Marc-Antoine Charpentier
David et Jonathas

1 DVD Bel Air Classiques (2013)
BAC 093
Marc-Antoine Charpentier | David et Jonathas

Roi d’Israël, Saül héberge en son palais le jeune berger David qui a vaincu le géant Goliath, dont le chant apaise ses angoisses. Mais craignant d’être un jour détrôné par le garçon qui, de surcroit, s’attache profondément à son fils Jonathas, il finit par le chasser. Le souverain se rend alors auprès d’une pythonisse qui lui prédit la perte de tout ce que Dieu lui a donné. Pendant ce temps, David trouve refuge dans le camp des Philistins, ennemis d’Israël, sur qui règne Achis. Ce dernier, avec l’approbation du berger devenu un héros, négocie une trêve avec Saül. À force d’intrigues et de calomnies, Joabel, chef de l’armée philistine, parvient à faire échouer le projet et la bataille reprend, confrontant Jonathas à un choix cornélien : doit-il suivre son ami et abandonner son père ? La question ne sera pas tranchée puisque, blessé à mort avant que son père le soit à son tour, le jeune homme expire dans les bras de David bientôt proclamé nouveau chef du royaume des Juifs.

S’inspirant d’un épisode de l’Ancien Testament, le Père François de Paule Bretonneau livre à Marc-Antoine Charpentier (1643-1704) l’ossature d’une tragédie en musique en un prologue et cinq actes. Concentrés sur les conflits psychologiques des personnages, ils sont présentés avec succès au Collège Louis-le-Grand (Paris), le 28 février 1688, en alternance avec ceux de la tragédie latine Saül du Père Étienne Chamillard qui exposent plutôt l’action – avec « pour but d’édifier, de donner une leçon de morale qui exalte les notions de fidélité, d’honneur, d’amour pur tel qu’on peut le concevoir dans un contexte chrétien, bref de faire l’apologie de la philosophie des Jésuites », comme le rappelle William Christie.

De cette œuvre d’un genre nouveau (prologue sans hommage au roi, absence de récitatifs et de divertissements) dont le sujet enflammerait plus tard Händel [lire notre critique du CD] et Testi [lire notre critique du CD], Andreas Homoki propose sa vision au Festival d’Aix-en-Provence, en juillet 2012 – laquelle serait visible à Paris quelques mois plus tard [lire notre chronique du 16 janvier 2013]. Dans un espace sobre, il opte malheureusement pour une mise en scène décorative, un jeu convenu voire surfait, maniéré sinon mièvre. Tout donne l’impression d’une version de concert déguisée qui noie le poisson à force de va-et-vient inutiles, de gesticulations assommantes. Égaré par un premier quart d’heure abstrus, le spectateur doit ensuite subir la récurrence d’images du passé (regards noirs de Saül sur David, ad libitum), baignées d’un pathos ridicule (la mort de la mère).

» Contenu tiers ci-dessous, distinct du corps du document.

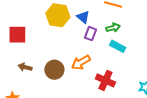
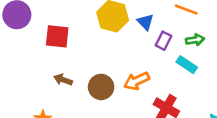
green arrow: (113, 28) -> (195, 40), moved
purple rectangle: (91, 34) -> (163, 41), moved

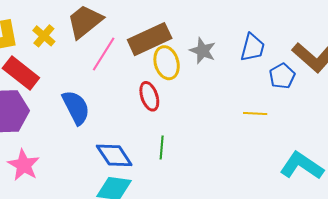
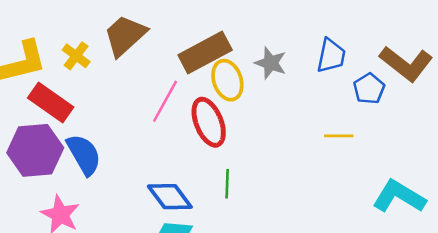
pink line: (104, 54) -> (165, 101), moved
red ellipse: (149, 96) -> (209, 122), size x1.4
blue semicircle: (76, 107) -> (84, 155), moved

Qualifié de « ténor haute-contre » par le chef de fosse, Pascal Charbonneau (David) est la seconde cause d’agacement du spectacle, accusant un timbre ingrat doublé d’un chant analogue. Ana Quintans (Jonathas) s’exprime avec évidence et Neal Davies (Saül) avec nuance – deux artistes déjà présents dans l’oratorio Judicium Salomonis, enregistré jadis par Les Arts Florissants [lire notre critique du CD]. Frédéric Caton (Achis) s’avère fiable, tandis que Krešimir Špicer (Joabel) intervient avec souplesse et grâce. Dominique Visse incarne La Pythonisse. Sensible à la sensualité du livret et à sa musique, Christie défend l’ouvrage avec une superbe incroyable, sachant être altier et élégant sans être pompeux.